By Fr. John
- Both our bodies and voices are required in the Rite of Holy Communion: We process together to the altar. We sing together a Communion song, “its purpose being to express the spiritual union of the communicants… [and] the ‘communitarian’ character of the procession to receive the Eucharist” (General Instruction of the Roman Missal #86) “All sing together until all have received Communion.” (Ibid., emphasis added)
- The Posture and Reverence to be shown in receiving Holy Communion: In the United States, the Bishops with the approval of Rome, mandated that Holy Communion should be received standing after a bow of the head before receiving. It is not more reverent to receive kneeling than to receive standing. The U. S. Bishops mandated posture should be followed.
- Manner of Receiving the Host: “The consecrated host may be received either on the tongue or in the hand, at the discretion of each communicant. When Holy Communion is received under both kinds, the sign of reverence is also made before receiving the precious blood.” (GIRM #160) It is not more holy or reverent to receive on the tongue or in the hand. Either is equally reverent.
- The Minister of Holy Communion: The Ordinary Ministers of Holy Communion are ordained Bishops, Priests and Deacons (the term “ordinary” is referring to this “ordination.”) Extra-ordinary ministers of Holy Communion are laity commissioned by the Bishop to assist with Holy
Communion when there are many communicants at a Mass. It is not more holy to receive Communion from an ordained Minister or one that is not ordained. The person giving Communion does not affect the nature of the Eucharist, which would be a heresy.
- Forbidden Practices: It is forbidden to not consume the Host at Communion and take the Host outside the Church. In other words, upon receiving the Host at Communion in the hand, one must immediately eat it. It is forbidden in the Catholic Church for a lay person to take the Host and dip it into the Chalice of the Precious Blood. Only a Priest may dip the Host into the Chalice and give Communion in this manner, obviously on the tongue of the communicant (referred to as “Intinction.”) This method of giving Communion is rare and even discouraged in the U.S. Some lay persons may have been permitted to dip the Host in the Chalice at some other parish, but
that permission was wrong.
- Posture when Communion Concludes: Communion does not conclude when any remaining hosts are returned to the Tabernacle.
In many churches, the people have been kneeling in the pews during Communion and when the last of the Hosts are returned to the tabernacle or when they see the Priest sit down, everyone sits, with a lot of noise. There is nothing in the Church documents that call for this change of posture.

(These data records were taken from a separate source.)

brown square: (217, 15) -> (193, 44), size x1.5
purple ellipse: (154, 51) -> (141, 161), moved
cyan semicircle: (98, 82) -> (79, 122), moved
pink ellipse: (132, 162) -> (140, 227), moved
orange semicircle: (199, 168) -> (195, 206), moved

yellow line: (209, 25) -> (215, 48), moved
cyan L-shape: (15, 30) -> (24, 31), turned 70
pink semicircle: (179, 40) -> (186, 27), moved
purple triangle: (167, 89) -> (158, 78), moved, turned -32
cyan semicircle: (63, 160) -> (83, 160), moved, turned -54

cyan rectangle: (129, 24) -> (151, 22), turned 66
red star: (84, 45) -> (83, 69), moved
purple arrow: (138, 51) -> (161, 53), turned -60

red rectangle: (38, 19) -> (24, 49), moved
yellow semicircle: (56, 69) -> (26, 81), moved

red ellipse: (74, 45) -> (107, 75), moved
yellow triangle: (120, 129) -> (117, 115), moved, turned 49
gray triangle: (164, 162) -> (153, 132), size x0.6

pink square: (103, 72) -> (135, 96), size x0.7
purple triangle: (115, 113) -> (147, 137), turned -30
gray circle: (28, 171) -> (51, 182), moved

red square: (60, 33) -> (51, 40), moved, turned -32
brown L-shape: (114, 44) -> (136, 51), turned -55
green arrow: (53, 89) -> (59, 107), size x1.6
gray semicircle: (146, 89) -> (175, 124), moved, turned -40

At Holy Faith the Priest remains standing and most people remain kneeling until called to pray the “Prayer after Communion.” It is only when this Prayer is prayed that Communion ends. A period of silence is usually observed. To sit when the Hosts are returned to the Tabernacle is noisy and interrupts this time of silence. Fortunately, at Holy Faith we have learned to remain in silent prayer after the Communion song and do not have any shift to sitting when the remaining hosts are taken to the Tabernacle.